Le directeur régional de la Population et de la Solidarité (DRPS) Analamanga, Dina Michel Ramananirina, souligne que cette augmentation de la fréquentation traduit une meilleure acceptation des structures d’accueil par les personnes concernées. Le centre Madcap accueille désormais quotidiennement plus de 460 personnes, un chiffre qui témoigne de l’efficacité des campagnes de sensibilisation menées sur le terrain auprès des populations les plus vulnérables.

Cette hausse des admissions a toutefois nécessité une réorganisation du dispositif d’accueil. Pour éviter la saturation des infrastructures, une partie des bénéficiaires est progressivement transférée vers le centre Seba, également situé à Isotry. Plus de 150 personnes sans-abri, représentant une quarantaine de ménages sélectionnés selon des critères de comportement, d’hygiène et de civisme, y ont récemment été installées. Ce transfert permet de libérer des places au centre Madcap afin d’accueillir de nouveaux bénéficiaires tout en offrant un accompagnement plus personnalisé aux familles déjà prises en charge.

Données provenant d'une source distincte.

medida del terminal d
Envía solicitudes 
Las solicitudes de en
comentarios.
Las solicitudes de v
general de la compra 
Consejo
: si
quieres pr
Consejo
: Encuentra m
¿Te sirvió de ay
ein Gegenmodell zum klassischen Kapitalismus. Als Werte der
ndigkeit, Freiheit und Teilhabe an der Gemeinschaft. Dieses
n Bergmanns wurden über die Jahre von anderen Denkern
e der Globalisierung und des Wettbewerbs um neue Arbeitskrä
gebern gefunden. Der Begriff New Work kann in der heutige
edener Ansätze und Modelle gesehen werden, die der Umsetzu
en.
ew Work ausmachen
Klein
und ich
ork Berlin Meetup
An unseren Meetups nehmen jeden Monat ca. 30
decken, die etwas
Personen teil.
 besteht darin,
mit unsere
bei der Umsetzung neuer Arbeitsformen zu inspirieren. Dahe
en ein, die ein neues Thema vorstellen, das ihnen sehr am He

Le centre Seba ne se limite pas à fournir un hébergement temporaire. Il met également en place un véritable programme de réinsertion sociale destiné à favoriser l’autonomie des résidents. Les familles bénéficient de matelas, de literie, d’équipements de première nécessité ainsi que d’un suivi social. Les enfants participent à des activités éducatives et récréatives, tandis que les adultes suivent des formations aux compétences de la vie quotidienne et sont accompagnés vers des opportunités d’emploi ou des activités génératrices de revenus. L’objectif est de permettre aux bénéficiaires de reconstruire progressivement une vie stable et indépendante.

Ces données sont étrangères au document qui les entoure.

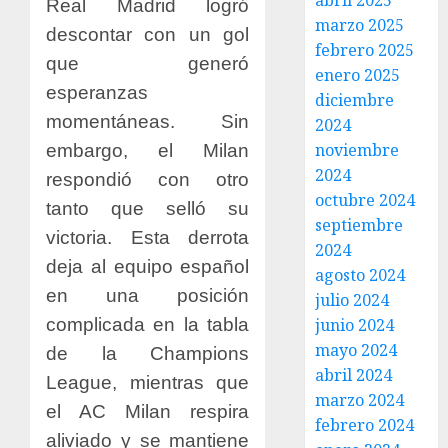
abril 2025
Real Madrid logró
marzo 2025
descontar con un gol
febrero 2025
que generó
enero 2025
esperanzas
diciembre
momentáneas. Sin
2024
noviembre
embargo, el Milan
2024
respondió con otro
octubre 2024
tanto que selló su
septiembre
victoria. Esta derrota
2024
deja al equipo español
agosto 2024
en una posición
julio 2024
complicada en la tabla
junio 2024
mayo 2024
de la Champions
abril 2024
League, mientras que
marzo 2024
el AC Milan respira
febrero 2024
aliviado y se mantiene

Les autorités précisent néanmoins que la vie au sein du centre Seba est encadrée par un règlement strict. La consommation d’alcool, les violences, les vols ainsi que le non-respect du couvre-feu fixé à 21 heures sont interdits. Les personnes qui enfreignent ces règles peuvent être renvoyées vers leur ancien centre d’hébergement. Cette discipline est considérée comme un élément essentiel du processus de réinsertion et de la vie collective.

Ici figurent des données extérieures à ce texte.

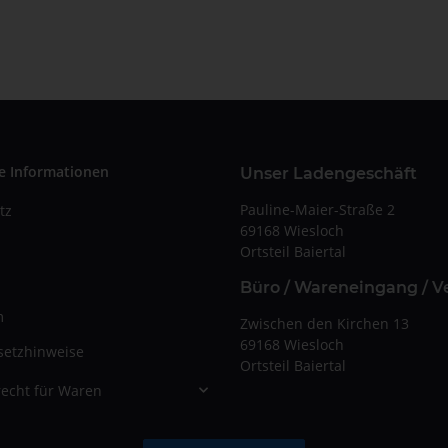
e Informationen
Unser Ladengeschäft
Pauline-Maier-Straße 2
tz
69168 Wiesloch
Ortsteil Baiertal
Büro / Wareneingang / V
m
Zwischen den Kirchen 13
69168 Wiesloch
setzhinweise
Ortsteil Baiertal
echt für Waren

La capacité d’accueil des centres évolue également en fonction des saisons. Pendant la période des pluies, les structures affichent généralement complet en raison des conditions de vie particulièrement difficiles dans la rue. À l’inverse, durant l’hiver, certains bénéficiaires retournent temporairement dans leurs villages pour participer à des cérémonies familiales traditionnelles, telles que le famadihana ou les cérémonies de circoncision, ou encore pour prendre part à des activités agricoles, ce qui entraîne une légère baisse de la fréquentation des centres.

À travers cette nouvelle stratégie, le gouvernement malgache cherche à dépasser la simple assistance d’urgence pour construire une politique de protection sociale davantage axée sur l’inclusion. En privilégiant le consentement des bénéficiaires, l’accompagnement individualisé et les perspectives d’autonomie, les autorités espèrent réduire durablement le nombre de personnes vivant dans la rue à Antananarivo et favoriser leur réintégration au sein de la société. Cette approche illustre une évolution des politiques sociales vers des solutions plus humaines, participatives et orientées vers le long terme.